Running with Redshift
redshift
aws
r
aws
]
While working with some tables in Redshift, I was getting frustrated: “I wish I could just drag all this into R on my laptop, but I probably don’t have enough memory!” A devlish grin: “Or do I?”
I had crashed R before trying to pull in too much data, so I was in a phase trying to learn to do anything and everything in pure Redshift/SQL. But, ugh, I longed for my R.
I had 89 data windows, each with just under 260k rows. That’s an upper bound of 23M row (for simplicity and to be cautious). I then multiplied that by the number of columns (15), and the number of bytes (8) per 64-bit entry (assuming this was true for all entries):
rows = 23e6
cols = 15
bytes = 8
rows*cols*bytes # ~= 2.8 GB
I had 6GB of RAM, so this might be an ok pull.

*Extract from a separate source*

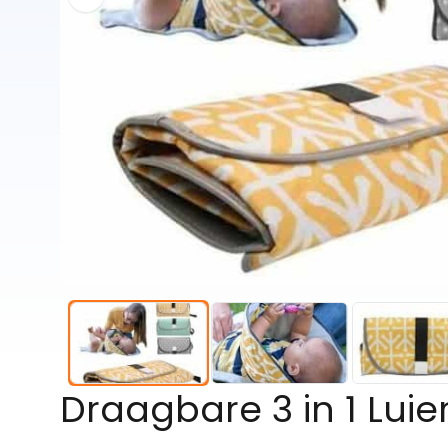
Draagbare 3 in 1 Lu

But first I did a sanity check using R’s {pryr} library to get the size of one of the data windows.
dw_size = pryr::object_size(one_data_window) # ~32.8 MB
Multiply that by 89 data windows and you get ~2.9 GB. So my estimate was not far off!
Should be good to go, right?!
Wrong. Turns out I didn’t account for … something or another! Though I could get the data onto my computer, when I tried to do something with it, the computer came to a crawl for about 10 minutess or so before I finally halted the process b/c memory was capped.
Had to suck it up and figure out the Redshift way, and I’m glad I did. The equivalent computation in Redshift cut down the processing time to less than a minute!